Currently, the clinical role of fecal biomarkers is better established in diseases like IBD, with a paucity of information in other states of gastrointestinal disease and inflammation. More research into these biomarkers has to be performed before they can be used to accurately define the basic biological processes and pathogenesis of disease. With more research to further our understanding of these biomarkers, there is the potential for them to be incorporated into clinical practice. Although endoscopy with tissue biopsies is at present the only accurate means of detecting intestinal inflammation (58), testing of fecal biomarkers can be used as an initial screening test to determine the need for more invasive investigations. Their non-invasive nature is also especially valuable in the pediatric population. Furthermore, the analysis of these biomarkers directly from stool provide intestinal-specific information as opposed to the commonly used serum markers such as C-reactive protein (CRP) and ESR, which reflect a summation of systemic inflammatory responses (58). Therefore, fecal biomarkers may be a viable option for monitoring disease activity in the follow-up of patients and assessing their response to anti-inflammatory therapies. The current lack of age-related reference ranges of these biomarkers in healthy children, apart from calprotectin and S100A12, needs to be addressed. In addition, with future work to more clearly define healthy from disease levels, these biomarkers can be used for risk stratification in patients to direct therapy and predict clinical outcomes.

In addition to protein biomarkers, intestinal microbes and microbial products also have the potential to be used as disease markers. However at present, more research into their role in healthy and disease states has to be done. Therefore, they are less applicable to clinical practice in the immediate future as compared to protein biomarkers. With reducing costs and the automation of high-throughput sequencing, microbes and their products show great promise as disease markers for future clinical use (104). A further advantage is that determining specific compositions of gut microbiota in disease states may provide more insight into the causes of such diseases.

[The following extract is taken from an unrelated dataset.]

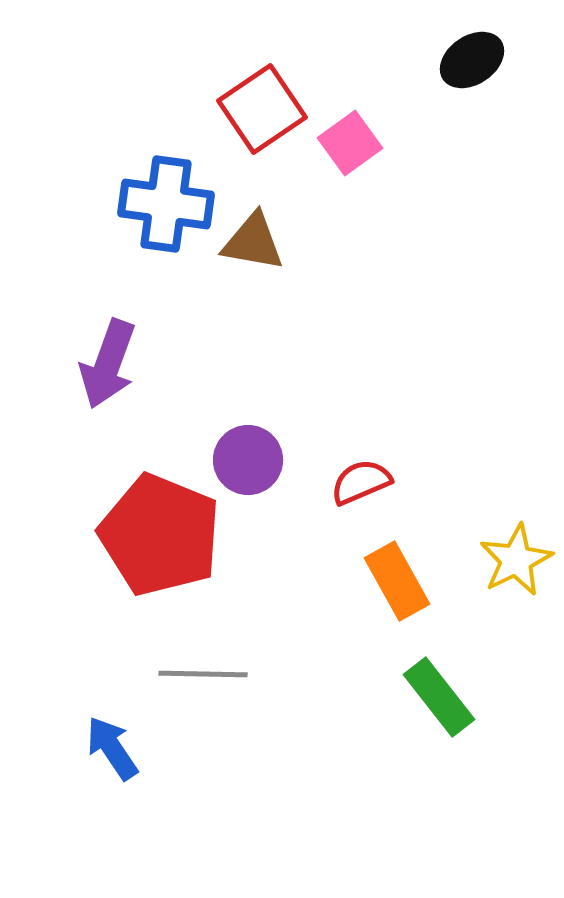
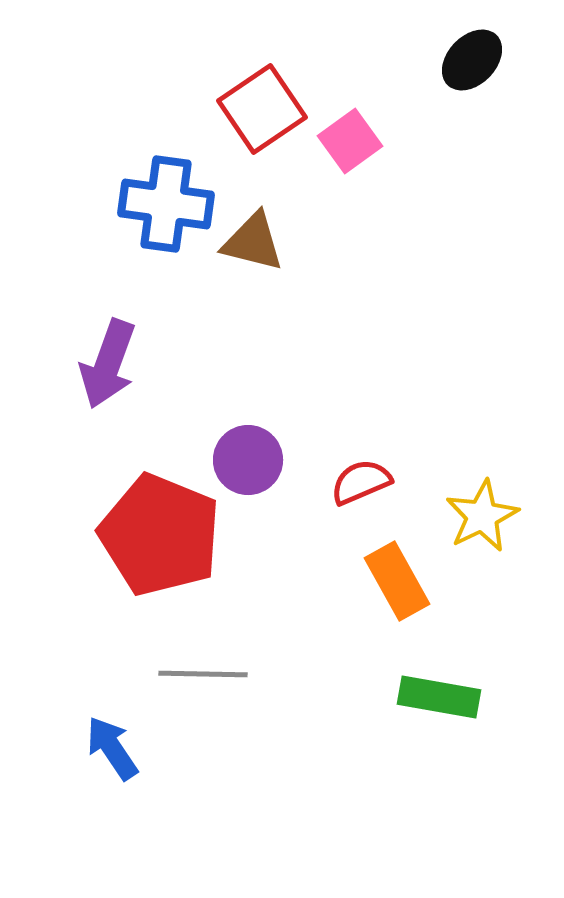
black ellipse: rotated 12 degrees counterclockwise
pink square: moved 2 px up
brown triangle: rotated 4 degrees clockwise
yellow star: moved 34 px left, 44 px up
green rectangle: rotated 42 degrees counterclockwise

This is in contrast to quantifying protein biomarkers, which reflect more on the effects of disease states.

Conclusion

There are various biomarkers, a few of which have been reviewed above, that may be useful in providing insight into the role of intestinal health and disease, and the development of non-gastrointestinal conditions associated with intestinal dysbiosis. There is a current lack of literature on the normal ranges as well as age-related changes of these biomarkers in healthy children, which limit the applicability of these fecal biomarkers in a general clinical setting.

Conflict of Interest Statement

The authors declare that the research was conducted in the absence of any commercial or financial relationships that could be construed as a potential conflict of interest.